[Stored data entries]

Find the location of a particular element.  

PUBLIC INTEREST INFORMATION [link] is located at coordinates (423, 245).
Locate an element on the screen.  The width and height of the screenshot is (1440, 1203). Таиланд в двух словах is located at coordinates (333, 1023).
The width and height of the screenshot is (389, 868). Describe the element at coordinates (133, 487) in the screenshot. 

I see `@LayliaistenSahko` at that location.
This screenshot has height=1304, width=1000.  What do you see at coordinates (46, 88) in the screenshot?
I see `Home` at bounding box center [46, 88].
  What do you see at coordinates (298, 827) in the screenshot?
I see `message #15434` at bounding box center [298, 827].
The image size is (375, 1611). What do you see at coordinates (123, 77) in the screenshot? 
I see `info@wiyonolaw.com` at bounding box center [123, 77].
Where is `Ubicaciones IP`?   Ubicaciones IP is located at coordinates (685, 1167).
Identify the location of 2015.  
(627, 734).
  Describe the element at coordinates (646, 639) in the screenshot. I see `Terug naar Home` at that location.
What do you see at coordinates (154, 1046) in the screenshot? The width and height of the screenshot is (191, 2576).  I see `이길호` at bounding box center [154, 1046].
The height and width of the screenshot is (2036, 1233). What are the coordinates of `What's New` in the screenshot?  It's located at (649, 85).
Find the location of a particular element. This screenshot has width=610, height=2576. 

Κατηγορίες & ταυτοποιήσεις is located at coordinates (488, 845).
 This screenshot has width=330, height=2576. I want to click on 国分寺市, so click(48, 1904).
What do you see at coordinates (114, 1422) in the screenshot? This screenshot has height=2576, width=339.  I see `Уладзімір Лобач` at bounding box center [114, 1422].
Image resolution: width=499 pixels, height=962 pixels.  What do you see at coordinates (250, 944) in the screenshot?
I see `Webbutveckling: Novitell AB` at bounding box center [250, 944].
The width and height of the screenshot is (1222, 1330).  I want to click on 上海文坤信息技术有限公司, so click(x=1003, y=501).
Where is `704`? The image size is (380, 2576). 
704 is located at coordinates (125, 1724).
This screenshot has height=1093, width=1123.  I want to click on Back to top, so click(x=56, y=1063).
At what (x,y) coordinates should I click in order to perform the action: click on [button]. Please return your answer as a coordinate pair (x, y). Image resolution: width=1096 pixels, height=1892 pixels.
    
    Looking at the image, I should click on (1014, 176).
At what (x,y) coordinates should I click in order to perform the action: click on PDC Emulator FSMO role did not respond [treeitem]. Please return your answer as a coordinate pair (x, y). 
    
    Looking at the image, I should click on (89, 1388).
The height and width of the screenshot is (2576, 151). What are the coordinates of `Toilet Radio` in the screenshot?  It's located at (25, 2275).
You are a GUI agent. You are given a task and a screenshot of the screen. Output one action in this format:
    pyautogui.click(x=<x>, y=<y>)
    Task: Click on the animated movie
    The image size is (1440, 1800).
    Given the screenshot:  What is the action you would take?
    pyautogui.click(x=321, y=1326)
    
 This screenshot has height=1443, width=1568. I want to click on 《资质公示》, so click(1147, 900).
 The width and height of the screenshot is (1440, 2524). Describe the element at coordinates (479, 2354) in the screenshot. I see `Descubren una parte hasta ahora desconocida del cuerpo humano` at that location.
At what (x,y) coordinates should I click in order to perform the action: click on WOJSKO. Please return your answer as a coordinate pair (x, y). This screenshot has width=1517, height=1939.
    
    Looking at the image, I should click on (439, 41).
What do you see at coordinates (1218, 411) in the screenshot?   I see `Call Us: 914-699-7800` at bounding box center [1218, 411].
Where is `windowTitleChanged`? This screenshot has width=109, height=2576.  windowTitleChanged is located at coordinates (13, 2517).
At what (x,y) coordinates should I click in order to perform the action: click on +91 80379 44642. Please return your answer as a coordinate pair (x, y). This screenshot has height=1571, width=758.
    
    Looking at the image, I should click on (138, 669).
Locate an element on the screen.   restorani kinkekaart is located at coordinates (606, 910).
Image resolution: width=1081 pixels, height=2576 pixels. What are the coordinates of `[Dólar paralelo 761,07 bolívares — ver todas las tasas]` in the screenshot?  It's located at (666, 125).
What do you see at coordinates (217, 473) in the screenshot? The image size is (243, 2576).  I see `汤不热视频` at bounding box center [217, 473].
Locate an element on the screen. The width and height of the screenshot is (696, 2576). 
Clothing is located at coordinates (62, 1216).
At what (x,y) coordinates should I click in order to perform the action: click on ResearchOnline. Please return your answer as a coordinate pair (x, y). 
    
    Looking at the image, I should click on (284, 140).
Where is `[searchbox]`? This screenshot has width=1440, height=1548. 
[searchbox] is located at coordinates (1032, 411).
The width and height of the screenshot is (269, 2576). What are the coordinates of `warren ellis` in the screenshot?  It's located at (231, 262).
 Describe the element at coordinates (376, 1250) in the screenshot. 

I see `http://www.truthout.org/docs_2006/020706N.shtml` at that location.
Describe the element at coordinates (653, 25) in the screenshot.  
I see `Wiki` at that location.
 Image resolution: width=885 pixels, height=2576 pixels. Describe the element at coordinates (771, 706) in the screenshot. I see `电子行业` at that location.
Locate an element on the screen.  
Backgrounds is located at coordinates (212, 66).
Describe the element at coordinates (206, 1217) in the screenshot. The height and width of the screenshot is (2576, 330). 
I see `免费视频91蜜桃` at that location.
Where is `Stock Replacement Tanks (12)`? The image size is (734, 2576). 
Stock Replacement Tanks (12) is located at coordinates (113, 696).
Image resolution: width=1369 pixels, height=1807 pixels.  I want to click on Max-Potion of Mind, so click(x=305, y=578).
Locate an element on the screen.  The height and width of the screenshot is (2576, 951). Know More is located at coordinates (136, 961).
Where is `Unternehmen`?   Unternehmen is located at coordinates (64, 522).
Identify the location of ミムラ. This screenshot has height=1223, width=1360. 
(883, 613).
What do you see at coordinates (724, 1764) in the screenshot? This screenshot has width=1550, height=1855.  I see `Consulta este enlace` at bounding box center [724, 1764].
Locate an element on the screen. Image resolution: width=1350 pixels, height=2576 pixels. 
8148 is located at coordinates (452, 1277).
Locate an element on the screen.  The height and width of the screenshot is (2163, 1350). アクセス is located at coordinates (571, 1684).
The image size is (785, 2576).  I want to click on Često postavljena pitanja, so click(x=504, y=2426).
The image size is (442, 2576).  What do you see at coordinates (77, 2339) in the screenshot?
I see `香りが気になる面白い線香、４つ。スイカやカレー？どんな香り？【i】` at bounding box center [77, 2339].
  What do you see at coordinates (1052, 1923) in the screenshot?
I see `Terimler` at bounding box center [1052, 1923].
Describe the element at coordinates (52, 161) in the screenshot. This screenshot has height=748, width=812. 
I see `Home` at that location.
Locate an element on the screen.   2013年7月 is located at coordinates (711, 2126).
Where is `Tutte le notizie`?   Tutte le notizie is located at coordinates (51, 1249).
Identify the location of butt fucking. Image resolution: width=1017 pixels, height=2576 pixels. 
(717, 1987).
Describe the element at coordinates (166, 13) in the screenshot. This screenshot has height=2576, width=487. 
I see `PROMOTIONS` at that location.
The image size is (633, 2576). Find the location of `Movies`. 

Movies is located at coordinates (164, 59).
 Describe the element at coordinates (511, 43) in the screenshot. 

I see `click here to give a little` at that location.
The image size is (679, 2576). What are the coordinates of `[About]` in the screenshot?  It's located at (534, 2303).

Task to carry out: The records above are to be given again in full, exactly as written.

Answer section:
Find the location of a particular element.  

PUBLIC INTEREST INFORMATION [link] is located at coordinates (423, 245).
Locate an element on the screen.  The width and height of the screenshot is (1440, 1203). Таиланд в двух словах is located at coordinates (333, 1023).
The width and height of the screenshot is (389, 868). Describe the element at coordinates (133, 487) in the screenshot. 

I see `@LayliaistenSahko` at that location.
This screenshot has height=1304, width=1000.  What do you see at coordinates (46, 88) in the screenshot?
I see `Home` at bounding box center [46, 88].
  What do you see at coordinates (298, 827) in the screenshot?
I see `message #15434` at bounding box center [298, 827].
The image size is (375, 1611). What do you see at coordinates (123, 77) in the screenshot? 
I see `info@wiyonolaw.com` at bounding box center [123, 77].
Where is `Ubicaciones IP`?   Ubicaciones IP is located at coordinates (685, 1167).
Identify the location of 2015.  
(627, 734).
  Describe the element at coordinates (646, 639) in the screenshot. I see `Terug naar Home` at that location.
What do you see at coordinates (154, 1046) in the screenshot? The width and height of the screenshot is (191, 2576).  I see `이길호` at bounding box center [154, 1046].
The height and width of the screenshot is (2036, 1233). What are the coordinates of `What's New` in the screenshot?  It's located at (649, 85).
Find the location of a particular element. This screenshot has width=610, height=2576. 

Κατηγορίες & ταυτοποιήσεις is located at coordinates (488, 845).
 This screenshot has width=330, height=2576. I want to click on 国分寺市, so click(48, 1904).
What do you see at coordinates (114, 1422) in the screenshot? This screenshot has height=2576, width=339.  I see `Уладзімір Лобач` at bounding box center [114, 1422].
Image resolution: width=499 pixels, height=962 pixels.  What do you see at coordinates (250, 944) in the screenshot?
I see `Webbutveckling: Novitell AB` at bounding box center [250, 944].
The width and height of the screenshot is (1222, 1330).  I want to click on 上海文坤信息技术有限公司, so click(x=1003, y=501).
Where is `704`? The image size is (380, 2576). 
704 is located at coordinates (125, 1724).
This screenshot has height=1093, width=1123.  I want to click on Back to top, so click(x=56, y=1063).
At what (x,y) coordinates should I click in order to perform the action: click on [button]. Please return your answer as a coordinate pair (x, y). Image resolution: width=1096 pixels, height=1892 pixels.
    
    Looking at the image, I should click on (1014, 176).
At what (x,y) coordinates should I click in order to perform the action: click on PDC Emulator FSMO role did not respond [treeitem]. Please return your answer as a coordinate pair (x, y). 
    
    Looking at the image, I should click on (89, 1388).
The height and width of the screenshot is (2576, 151). What are the coordinates of `Toilet Radio` in the screenshot?  It's located at (25, 2275).
You are a GUI agent. You are given a task and a screenshot of the screen. Output one action in this format:
    pyautogui.click(x=<x>, y=<y>)
    Task: Click on the animated movie
    The image size is (1440, 1800).
    Given the screenshot:  What is the action you would take?
    pyautogui.click(x=321, y=1326)
    
 This screenshot has height=1443, width=1568. I want to click on 《资质公示》, so click(1147, 900).
 The width and height of the screenshot is (1440, 2524). Describe the element at coordinates (479, 2354) in the screenshot. I see `Descubren una parte hasta ahora desconocida del cuerpo humano` at that location.
At what (x,y) coordinates should I click in order to perform the action: click on WOJSKO. Please return your answer as a coordinate pair (x, y). This screenshot has width=1517, height=1939.
    
    Looking at the image, I should click on (439, 41).
What do you see at coordinates (1218, 411) in the screenshot?   I see `Call Us: 914-699-7800` at bounding box center [1218, 411].
Where is `windowTitleChanged`? This screenshot has width=109, height=2576.  windowTitleChanged is located at coordinates (13, 2517).
At what (x,y) coordinates should I click in order to perform the action: click on +91 80379 44642. Please return your answer as a coordinate pair (x, y). This screenshot has height=1571, width=758.
    
    Looking at the image, I should click on (138, 669).
Locate an element on the screen.   restorani kinkekaart is located at coordinates (606, 910).
Image resolution: width=1081 pixels, height=2576 pixels. What are the coordinates of `[Dólar paralelo 761,07 bolívares — ver todas las tasas]` in the screenshot?  It's located at (666, 125).
What do you see at coordinates (217, 473) in the screenshot? The image size is (243, 2576).  I see `汤不热视频` at bounding box center [217, 473].
Locate an element on the screen. The width and height of the screenshot is (696, 2576). 
Clothing is located at coordinates (62, 1216).
At what (x,y) coordinates should I click in order to perform the action: click on ResearchOnline. Please return your answer as a coordinate pair (x, y). 
    
    Looking at the image, I should click on (284, 140).
Where is `[searchbox]`? This screenshot has width=1440, height=1548. 
[searchbox] is located at coordinates (1032, 411).
The width and height of the screenshot is (269, 2576). What are the coordinates of `warren ellis` in the screenshot?  It's located at (231, 262).
 Describe the element at coordinates (376, 1250) in the screenshot. 

I see `http://www.truthout.org/docs_2006/020706N.shtml` at that location.
Describe the element at coordinates (653, 25) in the screenshot.  
I see `Wiki` at that location.
 Image resolution: width=885 pixels, height=2576 pixels. Describe the element at coordinates (771, 706) in the screenshot. I see `电子行业` at that location.
Locate an element on the screen.  
Backgrounds is located at coordinates (212, 66).
Describe the element at coordinates (206, 1217) in the screenshot. The height and width of the screenshot is (2576, 330). 
I see `免费视频91蜜桃` at that location.
Where is `Stock Replacement Tanks (12)`? The image size is (734, 2576). 
Stock Replacement Tanks (12) is located at coordinates (113, 696).
Image resolution: width=1369 pixels, height=1807 pixels.  I want to click on Max-Potion of Mind, so click(x=305, y=578).
Locate an element on the screen.  The height and width of the screenshot is (2576, 951). Know More is located at coordinates (136, 961).
Where is `Unternehmen`?   Unternehmen is located at coordinates (64, 522).
Identify the location of ミムラ. This screenshot has height=1223, width=1360. 
(883, 613).
What do you see at coordinates (724, 1764) in the screenshot? This screenshot has width=1550, height=1855.  I see `Consulta este enlace` at bounding box center [724, 1764].
Locate an element on the screen. Image resolution: width=1350 pixels, height=2576 pixels. 
8148 is located at coordinates (452, 1277).
Locate an element on the screen.  The height and width of the screenshot is (2163, 1350). アクセス is located at coordinates (571, 1684).
The image size is (785, 2576).  I want to click on Često postavljena pitanja, so click(x=504, y=2426).
The image size is (442, 2576).  What do you see at coordinates (77, 2339) in the screenshot?
I see `香りが気になる面白い線香、４つ。スイカやカレー？どんな香り？【i】` at bounding box center [77, 2339].
  What do you see at coordinates (1052, 1923) in the screenshot?
I see `Terimler` at bounding box center [1052, 1923].
Describe the element at coordinates (52, 161) in the screenshot. This screenshot has height=748, width=812. 
I see `Home` at that location.
Locate an element on the screen.   2013年7月 is located at coordinates (711, 2126).
Where is `Tutte le notizie`?   Tutte le notizie is located at coordinates (51, 1249).
Identify the location of butt fucking. Image resolution: width=1017 pixels, height=2576 pixels. 
(717, 1987).
Describe the element at coordinates (166, 13) in the screenshot. This screenshot has height=2576, width=487. 
I see `PROMOTIONS` at that location.
The image size is (633, 2576). Find the location of `Movies`. 

Movies is located at coordinates (164, 59).
 Describe the element at coordinates (511, 43) in the screenshot. 

I see `click here to give a little` at that location.
The image size is (679, 2576). What are the coordinates of `[About]` in the screenshot?  It's located at (534, 2303).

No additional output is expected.